WHAT YOU NEED TO DO:
Taking the line with "You analyze these" as the start, reproduce every line until the records end, exactly and with nothing added.

------ SUPPLIED RECORDS

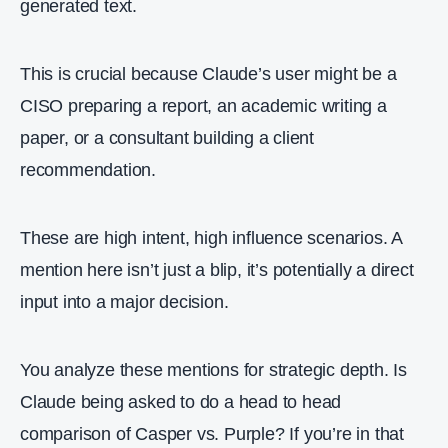
generated text.
This is crucial because Claude’s user might be a
CISO preparing a report, an academic writing a
paper, or a consultant building a client
recommendation.
These are high intent, high influence scenarios. A
mention here isn’t just a blip, it’s potentially a direct
input into a major decision.
You analyze these mentions for strategic depth. Is
Claude being asked to do a head to head
comparison of Casper vs. Purple? If you’re in that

------------

YOUR RESPONSE:
You analyze these mentions for strategic depth. Is
Claude being asked to do a head to head
comparison of Casper vs. Purple? If you’re in that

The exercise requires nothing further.